The answer must consist of every line from the data that holds the string "karakter".

++++ Information provided

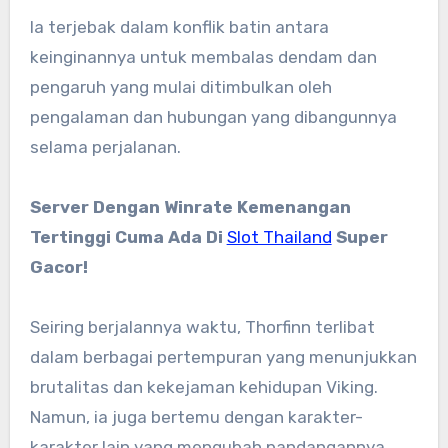
Ia terjebak dalam konflik batin antara
keinginannya untuk membalas dendam dan
pengaruh yang mulai ditimbulkan oleh
pengalaman dan hubungan yang dibangunnya
selama perjalanan.
Server Dengan Winrate Kemenangan
Tertinggi Cuma Ada Di
Slot Thailand
Super
Gacor!
Seiring berjalannya waktu, Thorfinn terlibat
dalam berbagai pertempuran yang menunjukkan
brutalitas dan kekejaman kehidupan Viking.
Namun, ia juga bertemu dengan karakter-
karakter lain yang mengubah pandangannya,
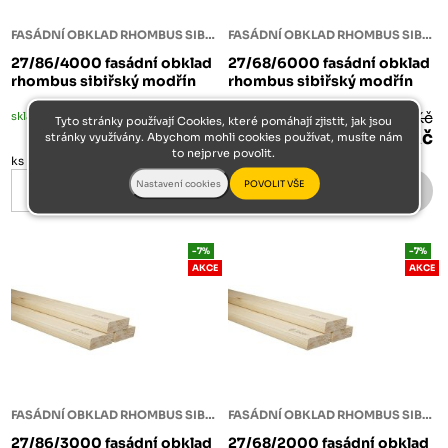
FASÁDNÍ OBKLAD RHOMBUS SIBIŘSKÝ MODŘÍN
FASÁDNÍ OBKLAD RHOMBUS SIBIŘSKÝ MODŘÍN
27/86/4000 fasádní obklad
27/68/6000 fasádní obklad
rhombus sibiřský modřín
rhombus sibiřský modřín
skladem
298 Kč
na dotaz
47 795 Kč
Tyto stránky používají Cookies, které pomáhají zjistit, jak jsou
277 Kč
44 449 Kč
stránky využívány. Abychom mohli cookies používat, musíte nám
to nejprve povolit.
ks
m3
-7%
-7%
AKCE
AKCE
FASÁDNÍ OBKLAD RHOMBUS SIBIŘSKÝ MODŘÍN
FASÁDNÍ OBKLAD RHOMBUS SIBIŘSKÝ MODŘÍN
27/86/3000 fasádní obklad
27/68/2000 fasádní obklad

++++++++

Exercise output –
Namun, ia juga bertemu dengan karakter-
karakter lain yang mengubah pandangannya,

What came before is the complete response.